Firefox Takes the Performance Crown From Chrome
diegocg writes "Recent browser benchmarks are showing surprising results: in 'a geometric mean of all four performance-based categories: Wait Times, JavaScript/DOM, HTML5/CSS3, and Hardware Acceleration,' Firefox 22 'pulls off an upset, replacing the long-time performance champion Google Chrome 27 as the new speed king.' (Other browsers benchmarked were IE10, Opera 12, and Opera Next.) With these results, and Firefox developers focusing in fixing the UI sluggishness, can this be the start of a Firefox comeback, after years of slow market share decline?"
Real adblock that stops unnecessary downloads makes more performance difference at this point, than any sort of rendering engine chances.
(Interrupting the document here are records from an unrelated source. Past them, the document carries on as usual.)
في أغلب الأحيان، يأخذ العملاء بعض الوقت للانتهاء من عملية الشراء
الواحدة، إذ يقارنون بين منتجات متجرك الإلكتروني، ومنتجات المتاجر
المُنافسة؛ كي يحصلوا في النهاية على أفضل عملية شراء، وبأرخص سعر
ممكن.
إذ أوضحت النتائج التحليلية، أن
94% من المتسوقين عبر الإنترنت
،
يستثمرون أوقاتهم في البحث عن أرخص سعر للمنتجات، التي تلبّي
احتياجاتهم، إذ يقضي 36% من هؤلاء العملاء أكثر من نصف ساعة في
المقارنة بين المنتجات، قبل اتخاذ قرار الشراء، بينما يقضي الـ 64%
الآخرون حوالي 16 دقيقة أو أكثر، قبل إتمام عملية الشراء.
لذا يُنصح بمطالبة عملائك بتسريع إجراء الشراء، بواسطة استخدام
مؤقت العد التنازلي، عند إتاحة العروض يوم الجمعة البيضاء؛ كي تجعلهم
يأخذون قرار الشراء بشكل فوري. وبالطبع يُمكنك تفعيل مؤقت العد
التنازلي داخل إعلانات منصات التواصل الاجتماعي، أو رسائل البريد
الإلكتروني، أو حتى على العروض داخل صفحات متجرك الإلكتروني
It has the nice side effect of limiting how much tracking of you goes on too.
I don't get the love for Chrome among geeks. Why would anyone willingly use a browser funded by a search giant who makes money off of scouring your privacy and already has a history of handing things over to the NSA?
Neat test but I think the summary could at least clarify that the test system is Windows 8 64 Bit. It doesn't really mean a whole lot to me when I'm running a 64 bit distribution of GNU/Linux. Also the tests are selected by Tom's Hardware as a suite ... some of these tests are fairly meaningless to me and I feel like something like cold start time should be more heavily weighted than, say, hardware acceleration performance. The wait time on start up affects everyone and is unavoidable where hardware acceleration is nice but also not something I focus on. Also, why is a topic like "security" included in a "performance" test? I think standards compliance and security should be separated out to their own scores.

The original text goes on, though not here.